Applying a function to multiple columns in Pandas

I am currently in the process of wrangling some Automatic Weather Station (AWS) data into a usable format. However, the space-delimited columnar format is not exactly friendly for a Pandas user.

The problem that I have been facing is being able to create a legitimate datetime column in the data which is a function of four "columns" of varying datatypes.

A quick glance through the Pandas documentation and it turns out this is incredibly easy to do:

def myfunc(x):
    """A function that will work on a dataframe row-wise

        df['result'] = df.apply(myfunc, axis=1)

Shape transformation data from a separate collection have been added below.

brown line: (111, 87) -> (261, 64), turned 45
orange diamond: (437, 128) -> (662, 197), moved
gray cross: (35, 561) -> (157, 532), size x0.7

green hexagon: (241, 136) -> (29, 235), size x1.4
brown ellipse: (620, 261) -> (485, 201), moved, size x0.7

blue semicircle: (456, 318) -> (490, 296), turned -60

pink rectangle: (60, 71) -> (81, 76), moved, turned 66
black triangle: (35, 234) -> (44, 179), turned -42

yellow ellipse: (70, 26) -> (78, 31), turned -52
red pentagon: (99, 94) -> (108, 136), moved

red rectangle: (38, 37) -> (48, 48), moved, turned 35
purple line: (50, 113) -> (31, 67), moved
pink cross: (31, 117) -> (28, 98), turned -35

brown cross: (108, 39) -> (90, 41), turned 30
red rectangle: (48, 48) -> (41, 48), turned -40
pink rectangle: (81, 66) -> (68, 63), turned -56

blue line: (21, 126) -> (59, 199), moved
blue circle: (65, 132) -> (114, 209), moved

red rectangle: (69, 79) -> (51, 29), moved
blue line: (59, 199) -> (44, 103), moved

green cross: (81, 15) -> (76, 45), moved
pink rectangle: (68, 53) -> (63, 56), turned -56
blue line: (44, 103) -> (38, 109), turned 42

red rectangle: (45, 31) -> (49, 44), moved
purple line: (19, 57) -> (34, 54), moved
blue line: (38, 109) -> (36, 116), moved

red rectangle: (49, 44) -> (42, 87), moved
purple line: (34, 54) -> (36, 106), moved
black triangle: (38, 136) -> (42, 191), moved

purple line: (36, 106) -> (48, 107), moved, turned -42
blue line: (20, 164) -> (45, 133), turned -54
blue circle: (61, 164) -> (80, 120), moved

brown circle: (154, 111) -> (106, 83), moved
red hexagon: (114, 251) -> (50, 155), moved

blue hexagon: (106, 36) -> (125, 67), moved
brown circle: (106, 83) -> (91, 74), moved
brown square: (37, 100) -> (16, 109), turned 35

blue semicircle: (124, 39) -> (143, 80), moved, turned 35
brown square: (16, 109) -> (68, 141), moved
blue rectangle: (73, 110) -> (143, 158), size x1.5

        x (pandas.Series) : A row-wise pandas Series

        pandas.Series : The result of this function

    return x[0] + x[1]

df['result'] = df.apply(myfunc, axis=1)

The x passed into the function will be one row of the dataframe, which is supplied for each row passed into the function and returning the result as the element to place in the new column at that row.

This is obviously a trivial example that can be done natively in Pandas with df['result'] = df['a'] + df['b'], but it sets the groundwork for more complex operations involving multiple columns.

Some things to note:

  • Check your datatypes - for some reason all of my integers suddenly became floats.
  • Ensure that the function will always return something - even if it is just a missing value example so as to complete the new series and control the output for your next processing step.

Hope this post helps out someone else in a similar situation.